Whether the Labor or Likud Party controls Israeli policy, the prospects for Palestinian freedom and dignity are grim. The party differences are mainly in style and tactics. Likud leaders prefer open defiance of world opinion, while under Labor—by Israeli Prime Minister Yitzhak Rabin's own admission—repression is carried out quietly and deceptively.
In the fall of 1990, preparing for the political campaign that would restore him two years later to the position of prime minister, Rabin acknowledged a massive deception that had already put major obstacles on the road to peace. In effect, he also foretold the policies he would follow when victorious at the polls.
At the time, on the assumption that the spread of Jewish settlements in the occupied territories was broadly popular among Israelis and certain to win votes on election day, Prime Minister Yitzhak Shamir's Likud Party was boasting about its leadership in expanding the settlements. Indeed, Shamir, never known for subtlety, had been brazen about settlement-building. On several occasions he had attended ground-breaking ceremonies for new ones that were scheduled to coincide precisely with the arrival in Israel of a strong critic of settlements, U.S. Secretary of State James Baker.
Not to be outdone in the campaign arena, Rabin discarded his customary policy of concealment. He informed the electorate that the Labor Party had led the way in building settlements years before the Shamir administration, but added that it had carried out the construction "cleverly" so as to avoid criticism in the United States.
The Oct. 18, 1990 issue of Davar quoted Rabin's response to Likud: "For all its faults, Labor has done more and remains capable of doing more in the future [in expanding Jewish settlements] than Likud with all of its doing.

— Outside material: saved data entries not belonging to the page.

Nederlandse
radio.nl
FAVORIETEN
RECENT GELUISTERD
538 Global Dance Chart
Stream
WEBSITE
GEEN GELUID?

We have never talked about Jerusalem. We have just made a 'fait accompli.' It was we who built the suburbs in [the annexed part of] Jerusalem. The Americans didn't say a word, because we built these suburbs cleverly." The suburbs he cited are Jewish settlements built on land in the East Jerusalem area seized from Palestinians.
In this amazing but little-noted bit of candor, Rabin could accurately have broadened Labor's claim beyond the East Jerusalem area. All of the early and many of the later settlements in the West Bank and Gaza were built when the Labor Party was in power.
Rabin's astonishing admission came to my attention through a booklet, Clever Concealment: Jewish Settlement in the Occupied Territories Under the Rabin Government,August 1992-September 1993. It is published by the Palestine Human Rights Information Center in Jerusalem and is the clearest and most dramatic presentation of the challenge posed by settlements that I have seen. Rabin's admission is a convincing rejoinder to those who claim that the settlements are the unfortunate legacy of the Likud Party alone and would never have come into being had Labor stayed in power. The main difference on settlement policy, as became evident when Rabin took office, is that Labor is more deceptive.

The main difference on settlement policy is that Labor is more deceptive.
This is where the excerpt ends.